Remove an undocumented StableName guarantee¶
The hashStableName
function in System.Mem.Weak
is explicitly
documented as not being injective. However, under certain circumstances
users actually can rely on it being injective. I propose to remove
this de facto guarantee.
Motivation¶
At present, stable names are implemented using two tables: a hash table and a
“stable name table”. The stable name table uses three words per stable name,
and we need a non-trivial amount of code to keep the hash table, the stable
name table, and the actual StableName#
objects synced up, particularly
during garbage collection. I realized yesterday that we should actually be able
to implement all the documented guarantees of StableName
s without using
a stable name table at all. We can, I believe, get away with just one hash
table per GC generation and a radically simpler garbage collection strategy.

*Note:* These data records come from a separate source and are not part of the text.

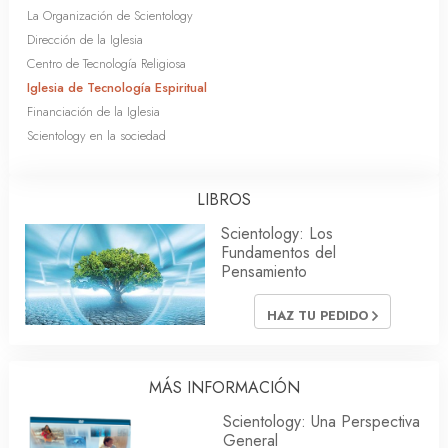
La Organización de Scientology
Dirección de la Iglesia
Centro de Tecnología Religiosa
Iglesia de Tecnología Espiritual
Financiación de la Iglesia
Scientology en la sociedad
LIBROS
Scientology: Los
Fundamentos del
Pensamiento
HAZ TU PEDIDO
MÁS INFORMACIÓN
Scientology: Una Perspectiva
General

What the stable name table really lets us do is make an undocumented
guarantee: if sn1
and sn2
are stable names, sn1
was alive
when sn2
was created by makeStableName
, and
hashStableName sn1 = hashStableName sn2
, then sn1 = sn2
.
Proposed Change Specification¶
Reimplement StableName
s in a simpler, more efficient way that
does not make the described de facto guarantee. Collisions will remain
quite rare (and will almost never happen on 64-bit architectures),
but there will no longer be any way to guarantee that they absolutely
will not occur.
Effect and Interactions¶
I don’t foresee any significant interactions.
Costs and Drawbacks¶
Any code relying on the de facto guarantee will break, probably silently, and probably intermittently.

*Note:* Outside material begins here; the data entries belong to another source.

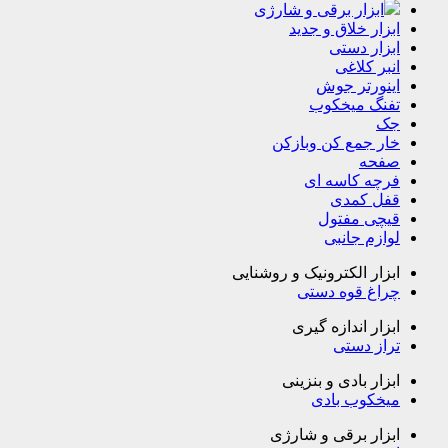
ابزار برقی و شارژی
ابزار خلاق و جدید
ابزار دستی
انبر کلاغی
اینورتر جوش
تفنگ میخکوب
جک
خار جمع کن وبازکن
صفحه
فرچه کاسه ای
قفل کمدی
قیچی مفتول
لوازم جانبی
ابزار الکترونیک و روشنایی
چراغ قوه دستی
ابزار اندازه گیری
تراز دستی
ابزار بادی و بنزینی
میخکوب بادی
ابزار برقی و شارژی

Someone will actually have to write the simplified implementation. If I understand what’s going on correctly, this shouldn’t take more than a day or so for someone who’s familiar with the GHC garbage collector, or somewhat longer for someone who’s not.
Alternatives¶
The obvious alternative is to document the de facto guarantee. This would allow some (very carefully written) code to be simpler and/or more efficient. For example, we could implement a map from stable names to values like so:
touchStableName :: StableName a -> IO ()
touchStableName (StableName sn) =
IO $ \s -> (# touch# sn s, () #)
newtype SNMap k v = SNMap (IntMap (StableName k, v))
empty :: SNMap k v
empty = SNMap (IM.empty)
insert :: k -> v -> SNMap k v -> IO (SNMap k v)
insert k v (SNMap im) = do
snk <- makeStableName k
pure $! SNMap (IM.insert (hashStableName snk) (snk, v) im)
lookup :: k -> SNMap k v -> IO (Maybe v)
lookup k (SNMap im) = do
snk <- makeStableName k
case lookup (hashStableName snk) im of
Nothing -> pure Nothing
Just (sn, v) -> do
touchStableName sn
pure (Just v)
We don’t need to worry about hash collisions on lookup because
we ensure (using touchStableName
) that sn
was alive when snk
was created, and therefore the equality of their hashes implies
their equality.
There is a clear trade-off here between complexity of code using stable names and complexity of the code implementing them. There’s also a balance in where we pay performance prices. At the moment, we’re getting the worst of both worlds, paying the price to implement conditional injectivity but not letting users reap any benefits. I think we should definitely do one or the other.
Unresolved Questions¶
Is anyone currently relying on the de facto guarantee?
Implementation Plan¶
I’d be happy to work on it myself, but I’d need some help from the GHC garbage collection experts.